Because lightning almost always without fail seem to enjoy laying its wrath upon my home. I swear I can almost feel the air around me giggle when mother nature has again succesfully managed to fry the fuckaroos out of my modern world.
I've actually learned from the past to unplug my modem. So I did just that, silently assesing on how there's no way my modem can fry again. But the best bit about all this is how nature always seem to find a way, that vindicative bastard.

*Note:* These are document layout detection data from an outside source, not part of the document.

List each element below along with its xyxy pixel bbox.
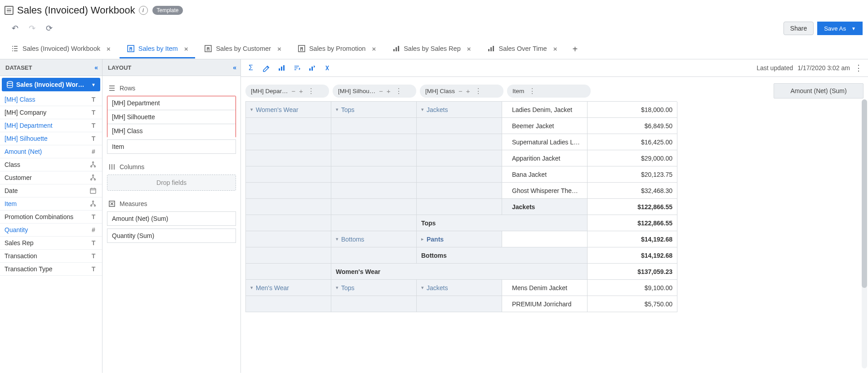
field-transaction[interactable]: TransactionT	[0, 250, 102, 263]
tab-sales-over-time[interactable]: Sales Over Time×	[480, 40, 564, 58]
col-header-department[interactable]: [MH] Depar… − + ⋮	[245, 85, 329, 98]
measure-pill[interactable]: Amount (Net) (Sum)	[107, 211, 236, 226]
col-header-amount[interactable]: Amount (Net) (Sum)	[774, 83, 864, 99]
chevron-right-icon[interactable]: ▸	[421, 236, 424, 242]
collapse-all-icon[interactable]: −	[379, 87, 383, 95]
item-cell[interactable]: Ghost Whisperer The…	[502, 183, 588, 199]
field--mh-company[interactable]: [MH] CompanyT	[0, 106, 102, 119]
col-header-class[interactable]: [MH] Class − + ⋮	[420, 85, 503, 98]
group-silhouette[interactable]: ▾Bottoms	[331, 231, 417, 247]
sigma-icon[interactable]: Σ	[246, 63, 255, 72]
collapse-left-icon[interactable]: «	[94, 64, 97, 71]
item-cell[interactable]: Mens Denim Jacket	[502, 280, 588, 296]
close-tab-icon[interactable]: ×	[467, 45, 471, 53]
measure-pill[interactable]: Quantity (Sum)	[107, 229, 236, 243]
tab-sales-invoiced-workbook[interactable]: Sales (Invoiced) Workbook×	[4, 40, 118, 58]
save-as-button[interactable]: Save As ▼	[817, 22, 863, 35]
sort-icon[interactable]	[292, 63, 301, 72]
column-menu-icon[interactable]: ⋮	[307, 87, 315, 95]
field--mh-class[interactable]: [MH] ClassT	[0, 93, 102, 106]
collapse-columns-icon[interactable]	[323, 63, 332, 72]
col-header-silhouette[interactable]: [MH] Silhou… − + ⋮	[333, 85, 416, 98]
group-silhouette[interactable]: ▾Tops	[331, 280, 417, 296]
row-field-pill[interactable]: [MH] Department	[107, 96, 236, 110]
item-cell[interactable]: Ladies Denim, Jacket	[502, 102, 588, 118]
amount-cell: $14,192.68	[588, 231, 677, 247]
vertical-scrollbar[interactable]	[862, 99, 867, 368]
close-tab-icon[interactable]: ×	[107, 45, 111, 53]
field-transaction-type[interactable]: Transaction TypeT	[0, 263, 102, 276]
expand-all-icon[interactable]: +	[466, 87, 470, 95]
chevron-down-icon[interactable]: ▾	[421, 285, 424, 291]
item-cell[interactable]: Bana Jacket	[502, 166, 588, 183]
measures-dropzone[interactable]: Amount (Net) (Sum)Quantity (Sum)	[107, 211, 236, 243]
column-menu-icon[interactable]: ⋮	[395, 87, 402, 95]
more-menu-icon[interactable]: ⋮	[855, 63, 863, 73]
field-customer[interactable]: Customer	[0, 171, 102, 184]
row-field-pill[interactable]: [MH] Silhouette	[107, 110, 236, 124]
tab-label: Sales (Invoiced) Workbook	[22, 45, 100, 52]
redo-icon[interactable]: ↷	[27, 23, 37, 33]
refresh-icon[interactable]: ⟳	[44, 23, 54, 33]
dataset-selector[interactable]: Sales (Invoiced) Wor… ▼	[2, 78, 100, 91]
row-field-item[interactable]: Item	[107, 139, 236, 154]
tab-sales-by-item[interactable]: Sales by Item×	[120, 40, 196, 58]
field-class[interactable]: Class	[0, 158, 102, 171]
field--mh-department[interactable]: [MH] DepartmentT	[0, 119, 102, 132]
chart-toggle-icon[interactable]	[277, 63, 286, 72]
chevron-down-icon[interactable]: ▾	[421, 107, 424, 112]
add-tab-button[interactable]: +	[566, 40, 584, 59]
scrollbar-thumb[interactable]	[862, 99, 867, 288]
close-tab-icon[interactable]: ×	[277, 45, 281, 53]
field-item[interactable]: Item	[0, 197, 102, 211]
item-cell[interactable]: Supernatural Ladies L…	[502, 134, 588, 150]
column-menu-icon[interactable]: ⋮	[475, 87, 482, 95]
field-date[interactable]: Date	[0, 184, 102, 197]
collapse-all-icon[interactable]: −	[458, 87, 463, 95]
chevron-down-icon[interactable]: ▾	[336, 107, 338, 112]
span-cell	[331, 183, 417, 199]
expand-all-icon[interactable]: +	[387, 87, 391, 95]
chevron-down-icon[interactable]: ▾	[336, 236, 338, 242]
expand-all-icon[interactable]: +	[299, 87, 303, 95]
field-promotion-combinations[interactable]: Promotion CombinationsT	[0, 211, 102, 224]
group-department[interactable]: ▾Women's Wear	[246, 102, 331, 118]
item-cell[interactable]: PREMIUM Jorrichard	[502, 296, 588, 312]
share-button[interactable]: Share	[783, 22, 814, 35]
rows-dropzone-highlighted[interactable]: [MH] Department[MH] Silhouette[MH] Class	[107, 96, 236, 138]
row-field-pill[interactable]: [MH] Class	[107, 124, 236, 138]
format-icon[interactable]	[262, 63, 271, 72]
close-tab-icon[interactable]: ×	[184, 45, 188, 53]
group-class-collapsed[interactable]: ▸Pants	[417, 231, 502, 247]
field-type-icon: T	[89, 252, 98, 260]
columns-dropzone[interactable]: Drop fields	[107, 175, 236, 191]
info-icon[interactable]: i	[139, 6, 148, 15]
tab-sales-by-sales-rep[interactable]: Sales by Sales Rep×	[385, 40, 478, 58]
field--mh-silhouette[interactable]: [MH] SilhouetteT	[0, 132, 102, 145]
group-department[interactable]: ▾Men's Wear	[246, 280, 331, 296]
field-amount-net-[interactable]: Amount (Net)#	[0, 145, 102, 158]
group-class[interactable]: ▾Jackets	[417, 102, 502, 118]
pivot-icon	[127, 45, 135, 53]
tab-label: Sales by Customer	[216, 45, 271, 52]
collapse-left-icon[interactable]: «	[233, 64, 235, 71]
close-tab-icon[interactable]: ×	[372, 45, 376, 53]
group-class[interactable]: ▾Jackets	[417, 280, 502, 296]
col-header-item[interactable]: Item ⋮	[507, 85, 591, 98]
chevron-down-icon[interactable]: ▾	[250, 107, 253, 112]
chevron-down-icon[interactable]: ▾	[250, 285, 253, 291]
undo-icon[interactable]: ↶	[10, 23, 20, 33]
close-tab-icon[interactable]: ×	[553, 45, 557, 53]
tab-sales-by-promotion[interactable]: Sales by Promotion×	[290, 40, 383, 58]
tab-sales-by-customer[interactable]: Sales by Customer×	[197, 40, 288, 58]
item-cell[interactable]: Apparition Jacket	[502, 150, 588, 166]
expand-chart-icon[interactable]	[307, 63, 316, 72]
field-quantity[interactable]: Quantity#	[0, 224, 102, 237]
subtotal-silhouette: Bottoms	[417, 247, 588, 264]
chevron-down-icon[interactable]: ▾	[336, 285, 338, 291]
collapse-all-icon[interactable]: −	[292, 87, 296, 95]
field-sales-rep[interactable]: Sales RepT	[0, 237, 102, 250]
column-menu-icon[interactable]: ⋮	[529, 87, 536, 95]
group-silhouette[interactable]: ▾Tops	[331, 102, 417, 118]
item-cell[interactable]: Beemer Jacket	[502, 118, 588, 134]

It decided to fry the whole thing. So now my modem is working because it was unplugged, but my pc and monitor has fused. Woopee. Damn fun.
I hate living on a hill.
Am typing from the e-lab. I hate losing touch of technology. I feel like I'm slowly drifting away from the future, surely but steadily sinking into this desolate backward world where people only use the computer for printing purposes. I'm becoming my parents!
ANyway, it's been a busy week. Mother's day. Selling flowers whole week so that people can get something beautiful for their mom but ended up not getting anything for my own. I'm a loser bounded by ironies.
By the way, I think this is the phase of my life where I finally get everything back in order. NEed to muster discipline or else I'll fail in everything and anything that I do. I can't afford to oversleep again. THe next time I oversleep, I'll die. I really will. My friends will hate me and my hair will fall off(gasp! anything but that, the window to my soul!!!). I'll soon lose respect even from my dogs and ferrets will shit on me.
Wait a minute, ferrets are shitting on me. ARgh, my life is a mess!
I hate exclamation marks!!! It makes me look stupid and unprofessional.
Seriously, I wish I had half as much discipline as half of the people of half my batch. But no point whining. Cause I hate whiners. They do nothing but whine all day and get nothing done.